Payment for medical services

And a few more words about how the medical care provided to the Russians is paid for today. All money is accumulated in the FFOMS, from where it is transferred to the TFOMS, which distribute it to their “wards” HMOs depending on the number of insured and a number of other indicators. All medical organizations of each Russian region monthly collect invoices for all services and send them to insurers. For example, in the Tula region, where there are more than 60 medical organizations that are part of the compulsory medical insurance system, they all form registers of invoices for payment for medical care provided, depending on the insurance coverage of patients, and send registers to HMO branches present on the local market. Insurance companies, before paying bills, carry out medical and economic control to establish the legality of payment (for example, whether the company is insured, whether the service is included in compulsory medical insurance, etc.). This is done to ensure that public money is used for its intended purpose.

Upon completion of the audit, medical organizations receive payment from insurers. However, if the invoice was rejected due to a technical error, the clinic or hospital may issue a second invoice - the insurer is obliged to check it again and, if everything is correct, pay. Money to pay the bills of medical organizations appears on the accounts of HMOs from the TFOMS within a strictly designated period and only for 3 working days: during this time, insurers must accept and process all invoices, pay them, and return the balance (if any) to TFOMS. Violation of the deadlines threatens with strict sanctions from the TFOMS, which monitors the quality of the work of the HMO. Independently, TFOMIs carry out only inter-territorial settlements (when an insured person in one region of the Russian Federation received medical care in another region). However, the volume of such payments is negligible compared to the local, conducted by the forces of the CMO.

The system of interaction built today between the participants of the CHI system, where funds and HIOs ensure the functioning of the entire system and the possibility of exercising the rights of citizens to quality and free medical care, experts recognize as optimal and logical. Of course, this does not mean that there is nothing more to improve at all. Changes in this area are happening all the time.

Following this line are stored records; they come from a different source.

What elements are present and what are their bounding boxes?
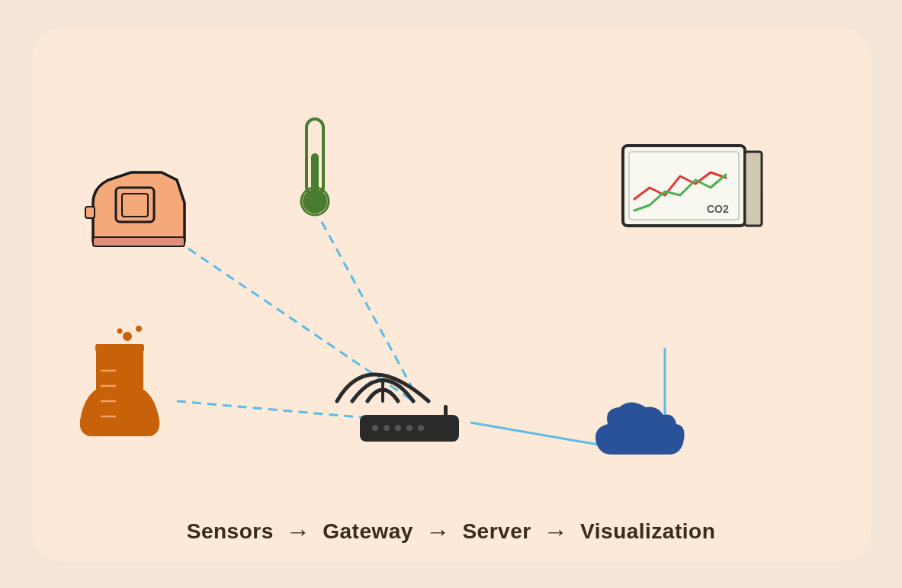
machine-icon	[85, 172, 185, 246]
svg-point-22	[418, 425, 424, 431]
svg-point-13	[123, 332, 132, 341]
sensors-label: Sensors	[187, 519, 274, 544]
svg-point-20	[395, 425, 401, 431]
svg-rect-26	[745, 152, 762, 226]
visualization-label: Visualization	[580, 519, 715, 544]
thermometer-icon	[301, 119, 329, 215]
svg-point-14	[136, 326, 142, 332]
arrow3-label: →	[544, 518, 569, 546]
svg-point-18	[372, 425, 378, 431]
svg-rect-23	[444, 405, 448, 420]
svg-point-21	[406, 425, 412, 431]
svg-text:CO2: CO2	[707, 203, 729, 215]
label-row: Sensors → Gateway → Server → Visualizati…	[32, 518, 871, 546]
server-label: Server	[462, 519, 531, 544]
arrow2-label: →	[425, 518, 451, 546]
svg-point-19	[384, 425, 390, 431]
thermometer-to-router-line	[322, 222, 413, 390]
arrow1-label: →	[286, 518, 311, 546]
machine-to-router-line	[188, 249, 413, 401]
gateway-label: Gateway	[323, 519, 413, 544]
router-icon	[337, 374, 459, 442]
router-to-cloud-line	[470, 423, 611, 447]
beaker-icon	[80, 326, 159, 435]
svg-rect-6	[85, 207, 95, 218]
cloud-icon	[595, 402, 685, 455]
svg-rect-7	[93, 237, 185, 246]
monitor-icon: CO2	[623, 146, 762, 226]
svg-rect-8	[95, 344, 144, 352]
svg-point-2	[303, 189, 327, 214]
svg-point-15	[117, 328, 122, 333]
main-card: CO2 Sensors → Gateway → Server → Visuali…	[32, 27, 871, 561]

For example, at the initiative of the Ministry of Health, an institute of insurance representatives has been created and has already begun its work, the task of which is to raise patients' awareness of their rights and protect their interests even more closely.

And yet, a lot today depends on the activity of the patients themselves, on their desire to take care of their health, and for this, to constructively interact with insurers and protect their rights. If we all demand that medical services be provided to us with high quality, it is in our power to bring the level of healthcare to a level that we can rightfully be proud of.